Fidelity's daily research compendium shows a consensus loss per share estimate for NM's third-quarter 2016 of $0.26. NM has posted negative net income for the past 10 quarters and I don't think a couple pennies in either direction will matter to the market.

Analysts will be more focused on the company's cash flows in the third quarter (and prospects for the fourth) than earnings, but remember the source. According to that same Fidelity cheat sheet, six of the nine research firms that follow NM have a sell or underperform, rating.

Man, have they been wrong. NM is up nearly 70% in the past two weeks alone, and several times that much if one goes back to February, or even only as far back as May. So, I'm going to be grinding the NM numbers (the slide presentation attached to its earning presentation is especially helpful,) but excuse me if I am not waiting with bated breath for the "first read" on its figures from an analyst cabal that has been so wrong on NM overall.

The Navios Group features so many moving parts that some forget that the company owns 64% of a large and growing logistics business in the Hidrovia region of South America. That business was seemingly dealt a crushing blow when Brazilian giant Vale (VALE) decided in April to pull out of a take-or-pay contract for a grain terminal NM has been constructing in Uruguay.

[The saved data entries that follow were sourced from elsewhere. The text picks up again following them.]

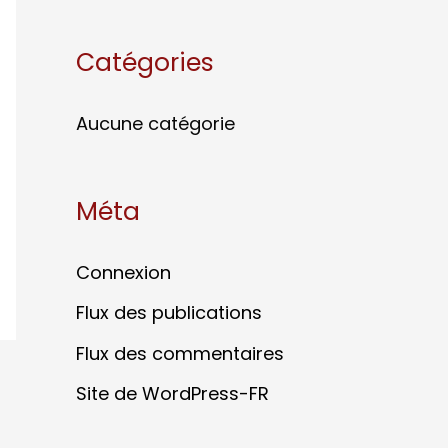
Catégories
Aucune catégorie
Méta
Connexion
Flux des publications
Flux des commentaires
Site de WordPress-FR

Navios has invested $142 million in the facility and the loss of the major customer in the region was another factor -- along with depressed dry bulk freight rates -- crushing NM shares in the summer.

NM is challenging Vale's move in a binding arbitration process currently under way in London. If there is any hint in tomorrow's conference call of a move toward a resolution that would benefit NM, which would be a major, major plus for the stock.